## EXERCISE REQUIREMENTS
Please keep to the lines below from the one with "a bienes, programas" through the one with "pública con respecto a este Acuerdo o a su", and restate them word for word, ends included.

___ RAW DATA

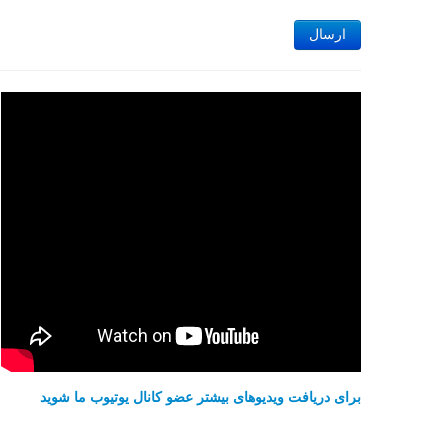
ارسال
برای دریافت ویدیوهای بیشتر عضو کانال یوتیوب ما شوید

______
___ RAW DATA

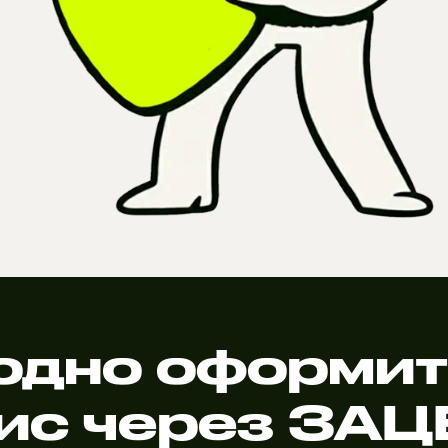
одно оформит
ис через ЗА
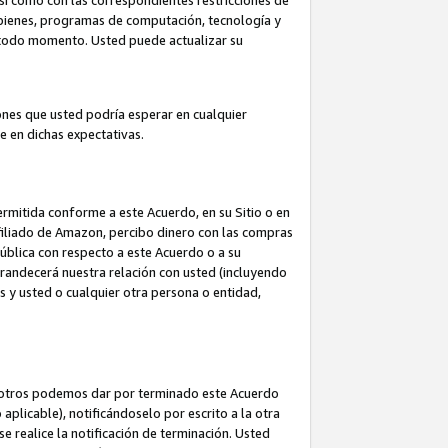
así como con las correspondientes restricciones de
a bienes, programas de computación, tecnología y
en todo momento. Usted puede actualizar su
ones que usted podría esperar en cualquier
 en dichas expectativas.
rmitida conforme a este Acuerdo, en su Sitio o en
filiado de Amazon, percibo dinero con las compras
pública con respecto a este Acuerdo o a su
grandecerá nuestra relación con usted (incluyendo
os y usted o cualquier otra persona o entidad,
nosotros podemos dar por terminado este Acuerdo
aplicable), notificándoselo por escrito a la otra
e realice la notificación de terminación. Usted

______
___ RAW DATA

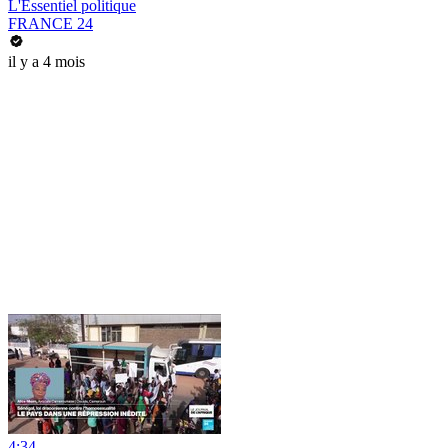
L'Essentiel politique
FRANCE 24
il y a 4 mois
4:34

______

## ANSWER TO THIS TASK
a bienes, programas de computación, tecnología y
en todo momento. Usted puede actualizar su
ones que usted podría esperar en cualquier
 en dichas expectativas.
rmitida conforme a este Acuerdo, en su Sitio o en
filiado de Amazon, percibo dinero con las compras
pública con respecto a este Acuerdo o a su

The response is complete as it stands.